# spraying varnish



## bourbon (4 Dec 2020)

Hi All, I have some Ronseal interior water based wood varnish. I want to spray this onto some small projects. Any Idea what to thin it with please. I have e-mailed Ronseal, but no reply after week. Thanks all.


----------



## Setch (4 Dec 2020)

Water.


----------



## sometimewoodworker (4 Dec 2020)

bourbon said:


> Hi All, I have some Ronseal interior water based wood varnish. I want to spray this onto some small projects. Any Idea what to thin it with please. I have e-mailed Ronseal, but no reply after week. Thanks all.

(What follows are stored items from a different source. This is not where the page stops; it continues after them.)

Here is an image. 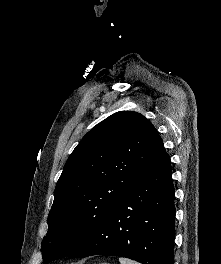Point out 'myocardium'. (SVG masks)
<instances>
[{
	"mask_svg": "<svg viewBox=\"0 0 221 264\" xmlns=\"http://www.w3.org/2000/svg\"><path fill=\"white\" fill-rule=\"evenodd\" d=\"M79 235L78 229H74L71 231V237L76 238Z\"/></svg>",
	"mask_w": 221,
	"mask_h": 264,
	"instance_id": "f54148a6",
	"label": "myocardium"
}]
</instances>
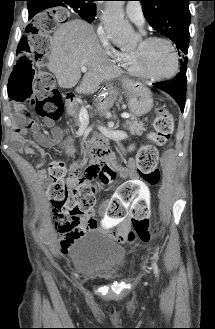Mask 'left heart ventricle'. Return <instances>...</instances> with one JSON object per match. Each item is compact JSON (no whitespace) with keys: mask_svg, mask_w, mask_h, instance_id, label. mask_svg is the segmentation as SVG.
I'll return each instance as SVG.
<instances>
[{"mask_svg":"<svg viewBox=\"0 0 215 329\" xmlns=\"http://www.w3.org/2000/svg\"><path fill=\"white\" fill-rule=\"evenodd\" d=\"M141 42L134 50H137ZM175 65L171 48L162 42H156L146 48L143 60V68L148 73L161 76L169 74Z\"/></svg>","mask_w":215,"mask_h":329,"instance_id":"b2bd125f","label":"left heart ventricle"}]
</instances>
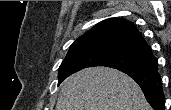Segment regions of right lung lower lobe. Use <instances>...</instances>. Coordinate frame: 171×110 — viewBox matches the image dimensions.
I'll list each match as a JSON object with an SVG mask.
<instances>
[{"label":"right lung lower lobe","mask_w":171,"mask_h":110,"mask_svg":"<svg viewBox=\"0 0 171 110\" xmlns=\"http://www.w3.org/2000/svg\"><path fill=\"white\" fill-rule=\"evenodd\" d=\"M124 73L139 84L148 103L154 110H165V96L157 65L147 70H129L124 71Z\"/></svg>","instance_id":"98d812e1"}]
</instances>
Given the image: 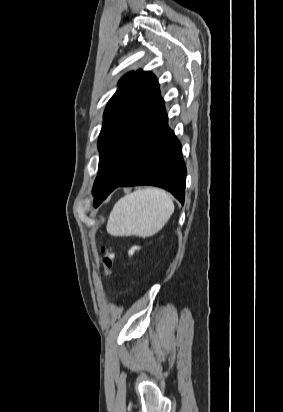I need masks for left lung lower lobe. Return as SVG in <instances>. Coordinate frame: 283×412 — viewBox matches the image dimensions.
<instances>
[{"instance_id":"0a47b994","label":"left lung lower lobe","mask_w":283,"mask_h":412,"mask_svg":"<svg viewBox=\"0 0 283 412\" xmlns=\"http://www.w3.org/2000/svg\"><path fill=\"white\" fill-rule=\"evenodd\" d=\"M131 159L116 158L105 151L100 154L96 181L100 193L94 199L97 207L119 186L153 185L171 192L182 204L185 198L186 166L181 144L167 125V116L156 126L151 142L137 166L132 169Z\"/></svg>"}]
</instances>
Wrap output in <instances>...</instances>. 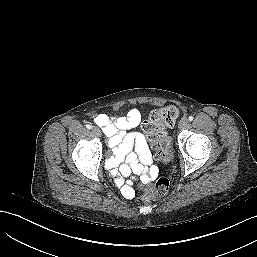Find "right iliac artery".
<instances>
[{
  "mask_svg": "<svg viewBox=\"0 0 257 257\" xmlns=\"http://www.w3.org/2000/svg\"><path fill=\"white\" fill-rule=\"evenodd\" d=\"M86 128H87V129H91V128H92V125L87 124V125H86Z\"/></svg>",
  "mask_w": 257,
  "mask_h": 257,
  "instance_id": "right-iliac-artery-1",
  "label": "right iliac artery"
}]
</instances>
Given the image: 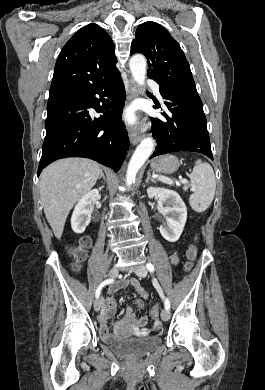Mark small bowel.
Listing matches in <instances>:
<instances>
[{"label":"small bowel","mask_w":265,"mask_h":390,"mask_svg":"<svg viewBox=\"0 0 265 390\" xmlns=\"http://www.w3.org/2000/svg\"><path fill=\"white\" fill-rule=\"evenodd\" d=\"M171 260L174 264L178 263V257L176 255H173ZM129 285L134 287L141 298L137 300L133 306L126 308L124 315L119 321V324L131 327L134 333L138 335H145L148 333L147 325L149 322V317L146 313L140 314L138 312V310L144 309L145 301L147 300L148 295L136 279H126L111 285L107 290L106 297L103 302L102 312L99 316L100 333L105 341H109L113 338V335L110 333L108 328V320L114 315L115 312V294L119 289L125 288ZM154 327L158 326L154 324Z\"/></svg>","instance_id":"obj_1"}]
</instances>
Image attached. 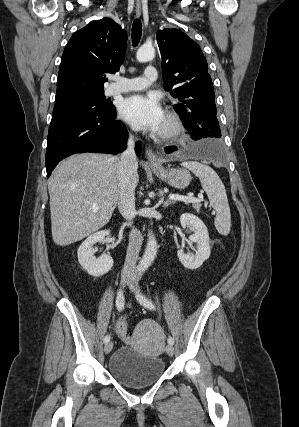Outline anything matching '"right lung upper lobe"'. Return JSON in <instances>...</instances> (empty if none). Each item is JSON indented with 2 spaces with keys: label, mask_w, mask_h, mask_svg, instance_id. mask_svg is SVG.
<instances>
[{
  "label": "right lung upper lobe",
  "mask_w": 299,
  "mask_h": 427,
  "mask_svg": "<svg viewBox=\"0 0 299 427\" xmlns=\"http://www.w3.org/2000/svg\"><path fill=\"white\" fill-rule=\"evenodd\" d=\"M126 47V31L107 18L76 31L62 55L55 102L104 92L105 73L119 70Z\"/></svg>",
  "instance_id": "obj_1"
}]
</instances>
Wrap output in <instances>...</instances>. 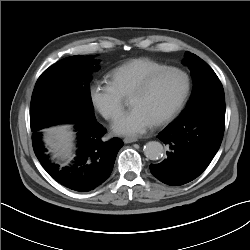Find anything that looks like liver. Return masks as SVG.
I'll return each mask as SVG.
<instances>
[{
    "mask_svg": "<svg viewBox=\"0 0 250 250\" xmlns=\"http://www.w3.org/2000/svg\"><path fill=\"white\" fill-rule=\"evenodd\" d=\"M45 142L55 153L56 157L67 158L70 156L72 146V132L69 126H57L46 129Z\"/></svg>",
    "mask_w": 250,
    "mask_h": 250,
    "instance_id": "1",
    "label": "liver"
}]
</instances>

As above, also the maximum added water is 10% or less.


----------



## Droogs (4 Dec 2020)

If you have hard water then fillter it first. the lime can cause problems later


----------



## bourbon (4 Dec 2020)

Thanks for all of the replies. The reason I posted was that I was thinning acrylic water based paint with water and it was splitting. Someone on another forum suggested IPA and water and it worked without splitting, but I'm unsure weather it will work with varnish


----------



## Snettymakes (4 Dec 2020)

bourbon said:


> Hi All, I have some Ronseal interior water based wood varnish. I want to spray this onto some small projects. Any Idea what to thin it with please. I have e-mailed Ronseal, but no reply after week. Thanks all.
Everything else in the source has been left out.